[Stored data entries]
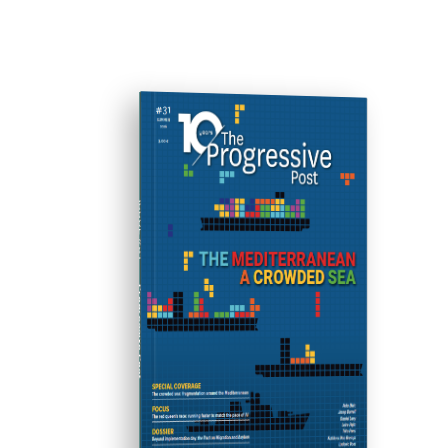
ISSUE #31
Progressive Post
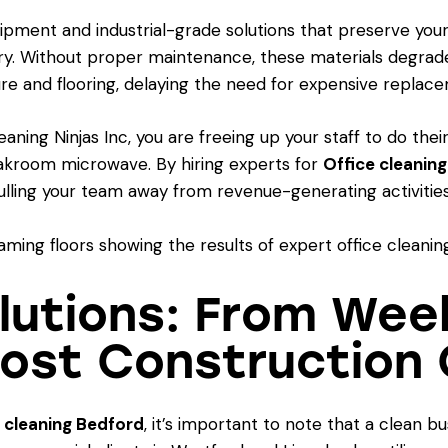
ipment and industrial-grade solutions that preserve your
ry. Without proper maintenance, these materials degrade
ture and flooring, delaying the need for expensive replac
ing Ninjas Inc, you are freeing up your staff to do their
akroom microwave. By hiring experts for
Office cleanin
 pulling your team away from revenue-generating activities
Solutions: From We
Post Construction 
 cleaning Bedford
, it’s important to note that a clean 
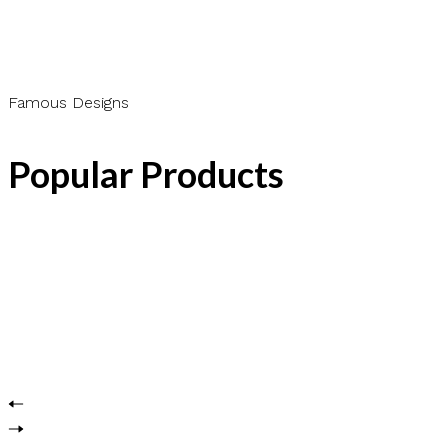
Famous Designs
Popular Products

WHAT THIS TASK INVOLVES: Pictures do not go in the copy; print every entry exactly as it stands.

RESPONSE AREA:
ISSUE #31
Progressive Post
ipment and industrial-grade solutions that preserve your
ry. Without proper maintenance, these materials degrade
ture and flooring, delaying the need for expensive replac
ing Ninjas Inc, you are freeing up your staff to do their
akroom microwave. By hiring experts for
Office cleanin
 pulling your team away from revenue-generating activities
Solutions: From We
Post Construction 
 cleaning Bedford
, it’s important to note that a clean 
Famous Designs
Popular Products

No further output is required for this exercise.